La visite du général Abdourahamane Tiani à Alger, les 15 et 16 février, a constitué une occasion pour mettre un terme à une brouille qui a duré plusieurs mois. Reçu en audience par le président de la République, Abdelmadjid Tebboune, le chef de l’Etat nigérien a scellé un rapprochement entre Alger et Niamey, dont les relations se sont détériorées, dans un premier temps, depuis le renversement du président Mohamed Bazoum en juillet 2023. « Par cette visite, nous mettons fin à une période inhabituelle marquée par une certaine froideur entre les deux pays, bien que les deux peuples frères aient maintenu le contact », a annoncé le président algérien, officialisant le rétablissement d’un partenariat stratégique, notamment en annonçant le début de la pose du gazoduc Nigeria-Niger-Algérie, sur le territoire nigérien, juste après Ramadhan.

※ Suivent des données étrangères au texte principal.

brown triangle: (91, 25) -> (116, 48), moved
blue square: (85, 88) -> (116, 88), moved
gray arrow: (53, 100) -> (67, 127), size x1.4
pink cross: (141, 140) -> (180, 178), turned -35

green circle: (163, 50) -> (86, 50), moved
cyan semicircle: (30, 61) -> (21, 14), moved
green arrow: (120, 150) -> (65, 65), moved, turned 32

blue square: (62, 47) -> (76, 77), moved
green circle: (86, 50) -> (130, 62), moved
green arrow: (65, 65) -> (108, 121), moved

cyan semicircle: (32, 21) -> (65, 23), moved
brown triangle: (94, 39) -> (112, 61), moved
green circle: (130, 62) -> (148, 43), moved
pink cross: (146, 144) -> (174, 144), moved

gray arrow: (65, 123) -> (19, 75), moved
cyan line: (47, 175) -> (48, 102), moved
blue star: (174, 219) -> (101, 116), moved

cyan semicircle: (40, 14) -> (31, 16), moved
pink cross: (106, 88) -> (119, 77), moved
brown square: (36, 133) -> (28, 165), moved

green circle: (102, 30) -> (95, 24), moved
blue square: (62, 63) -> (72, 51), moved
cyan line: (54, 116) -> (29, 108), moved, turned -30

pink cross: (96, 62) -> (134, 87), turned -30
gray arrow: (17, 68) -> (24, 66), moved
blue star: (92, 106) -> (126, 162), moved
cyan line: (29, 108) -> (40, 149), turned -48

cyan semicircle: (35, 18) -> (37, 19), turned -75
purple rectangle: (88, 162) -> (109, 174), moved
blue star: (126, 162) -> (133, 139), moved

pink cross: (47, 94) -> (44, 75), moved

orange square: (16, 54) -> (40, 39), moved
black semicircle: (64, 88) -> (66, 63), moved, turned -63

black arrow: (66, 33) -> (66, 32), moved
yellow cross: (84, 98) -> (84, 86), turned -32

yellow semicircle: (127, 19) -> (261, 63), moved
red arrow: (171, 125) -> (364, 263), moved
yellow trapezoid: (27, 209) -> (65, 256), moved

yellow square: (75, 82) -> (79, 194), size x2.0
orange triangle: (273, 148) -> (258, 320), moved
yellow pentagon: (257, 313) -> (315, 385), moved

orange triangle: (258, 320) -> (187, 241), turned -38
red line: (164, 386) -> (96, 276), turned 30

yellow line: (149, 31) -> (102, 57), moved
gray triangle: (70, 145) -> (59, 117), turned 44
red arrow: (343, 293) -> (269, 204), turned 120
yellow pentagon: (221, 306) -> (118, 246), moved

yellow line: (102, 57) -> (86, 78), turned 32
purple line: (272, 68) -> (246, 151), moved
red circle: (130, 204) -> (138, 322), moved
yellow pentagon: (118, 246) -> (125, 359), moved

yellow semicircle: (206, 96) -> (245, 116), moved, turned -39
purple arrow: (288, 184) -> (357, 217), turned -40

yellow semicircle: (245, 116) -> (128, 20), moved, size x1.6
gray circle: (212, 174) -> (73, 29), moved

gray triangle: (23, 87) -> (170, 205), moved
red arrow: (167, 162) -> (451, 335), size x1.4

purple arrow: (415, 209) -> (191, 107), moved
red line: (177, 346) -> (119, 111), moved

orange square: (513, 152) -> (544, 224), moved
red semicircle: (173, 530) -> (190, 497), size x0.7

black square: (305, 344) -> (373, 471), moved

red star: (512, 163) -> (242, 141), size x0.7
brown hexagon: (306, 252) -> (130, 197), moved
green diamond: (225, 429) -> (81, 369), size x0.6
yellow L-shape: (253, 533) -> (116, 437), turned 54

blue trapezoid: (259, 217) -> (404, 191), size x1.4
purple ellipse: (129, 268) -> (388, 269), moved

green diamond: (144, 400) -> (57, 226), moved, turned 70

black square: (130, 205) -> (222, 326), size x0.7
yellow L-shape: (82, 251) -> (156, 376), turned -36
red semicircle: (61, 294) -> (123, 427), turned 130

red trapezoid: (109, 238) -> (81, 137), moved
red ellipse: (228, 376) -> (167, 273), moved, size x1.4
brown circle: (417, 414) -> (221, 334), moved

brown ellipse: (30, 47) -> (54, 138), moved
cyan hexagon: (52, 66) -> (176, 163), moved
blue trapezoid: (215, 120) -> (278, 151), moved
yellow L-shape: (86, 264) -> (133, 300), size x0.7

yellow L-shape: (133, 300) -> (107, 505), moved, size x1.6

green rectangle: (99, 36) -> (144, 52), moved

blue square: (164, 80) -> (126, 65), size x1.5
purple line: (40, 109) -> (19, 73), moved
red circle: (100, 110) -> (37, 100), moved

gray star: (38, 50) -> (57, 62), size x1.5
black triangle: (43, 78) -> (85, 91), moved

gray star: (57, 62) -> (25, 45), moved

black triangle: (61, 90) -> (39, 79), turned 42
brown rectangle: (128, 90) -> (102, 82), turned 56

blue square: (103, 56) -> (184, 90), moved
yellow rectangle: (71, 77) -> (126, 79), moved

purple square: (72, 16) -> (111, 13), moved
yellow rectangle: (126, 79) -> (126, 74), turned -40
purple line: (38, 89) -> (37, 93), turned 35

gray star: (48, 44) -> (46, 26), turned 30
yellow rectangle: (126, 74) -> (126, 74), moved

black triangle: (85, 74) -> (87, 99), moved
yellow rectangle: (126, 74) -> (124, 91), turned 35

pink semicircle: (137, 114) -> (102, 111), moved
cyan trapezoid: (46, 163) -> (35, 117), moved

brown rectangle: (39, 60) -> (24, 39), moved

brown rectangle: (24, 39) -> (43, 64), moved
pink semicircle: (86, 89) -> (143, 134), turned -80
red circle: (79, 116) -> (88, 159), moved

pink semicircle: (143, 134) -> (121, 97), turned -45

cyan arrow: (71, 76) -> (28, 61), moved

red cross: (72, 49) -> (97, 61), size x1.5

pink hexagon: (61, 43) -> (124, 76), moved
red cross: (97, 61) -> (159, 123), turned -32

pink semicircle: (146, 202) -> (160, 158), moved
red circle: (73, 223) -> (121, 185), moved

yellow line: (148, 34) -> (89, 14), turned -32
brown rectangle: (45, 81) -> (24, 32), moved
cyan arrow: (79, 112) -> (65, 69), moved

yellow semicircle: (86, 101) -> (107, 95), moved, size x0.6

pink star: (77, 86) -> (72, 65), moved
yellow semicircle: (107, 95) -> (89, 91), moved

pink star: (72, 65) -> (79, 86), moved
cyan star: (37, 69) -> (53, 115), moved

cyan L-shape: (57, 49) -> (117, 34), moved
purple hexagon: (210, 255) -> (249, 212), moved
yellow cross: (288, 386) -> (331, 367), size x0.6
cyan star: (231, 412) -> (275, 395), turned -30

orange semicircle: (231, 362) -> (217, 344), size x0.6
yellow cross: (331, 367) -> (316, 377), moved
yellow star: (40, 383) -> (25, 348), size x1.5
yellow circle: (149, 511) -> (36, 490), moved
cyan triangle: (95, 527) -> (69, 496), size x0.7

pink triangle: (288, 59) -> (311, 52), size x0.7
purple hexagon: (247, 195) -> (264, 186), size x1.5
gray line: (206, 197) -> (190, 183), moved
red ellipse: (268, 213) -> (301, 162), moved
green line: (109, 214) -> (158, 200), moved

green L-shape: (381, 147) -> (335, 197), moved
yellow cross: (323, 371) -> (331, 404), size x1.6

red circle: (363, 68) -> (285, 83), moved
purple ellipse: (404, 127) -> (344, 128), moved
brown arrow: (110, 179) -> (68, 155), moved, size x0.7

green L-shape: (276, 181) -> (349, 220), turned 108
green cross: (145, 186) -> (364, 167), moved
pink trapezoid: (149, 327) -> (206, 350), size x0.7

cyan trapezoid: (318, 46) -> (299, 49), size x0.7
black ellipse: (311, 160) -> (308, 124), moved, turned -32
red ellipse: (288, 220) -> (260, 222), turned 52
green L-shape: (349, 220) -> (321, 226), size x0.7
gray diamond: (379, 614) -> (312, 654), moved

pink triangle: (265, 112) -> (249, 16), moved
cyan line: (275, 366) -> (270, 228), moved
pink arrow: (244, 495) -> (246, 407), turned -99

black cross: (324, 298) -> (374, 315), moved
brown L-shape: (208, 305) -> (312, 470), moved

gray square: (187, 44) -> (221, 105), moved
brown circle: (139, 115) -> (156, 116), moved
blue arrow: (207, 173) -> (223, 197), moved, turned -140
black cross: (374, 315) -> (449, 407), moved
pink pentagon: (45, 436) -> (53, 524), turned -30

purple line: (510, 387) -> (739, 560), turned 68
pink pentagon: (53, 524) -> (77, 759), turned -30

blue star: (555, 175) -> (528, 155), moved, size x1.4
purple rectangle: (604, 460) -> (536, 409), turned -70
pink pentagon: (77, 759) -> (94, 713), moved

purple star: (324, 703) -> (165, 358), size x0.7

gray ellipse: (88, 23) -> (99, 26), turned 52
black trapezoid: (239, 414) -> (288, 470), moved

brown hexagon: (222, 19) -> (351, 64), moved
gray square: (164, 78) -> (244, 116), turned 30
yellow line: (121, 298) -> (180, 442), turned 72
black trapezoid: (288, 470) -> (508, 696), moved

Le dégel des relations avec Niamey s’est accompagné d’un rapprochement avec Ouagadougou. Le ministre algérien des Hydrocarbures et des Mines, Mohamed Arkab, s’est rendu au Burkina Faso le 12 février dans le but de relancer des partenariats dans le domaine des hydrocarbures et des mines.
Ainsi, après le Niger et le Burkina Faso, les relations avec le Mali semblent se diriger, inéluctablement, vers un réchauffement qui va mettre un terme à une période de crispation dommageable pour toute la région sahélo-sahélienne.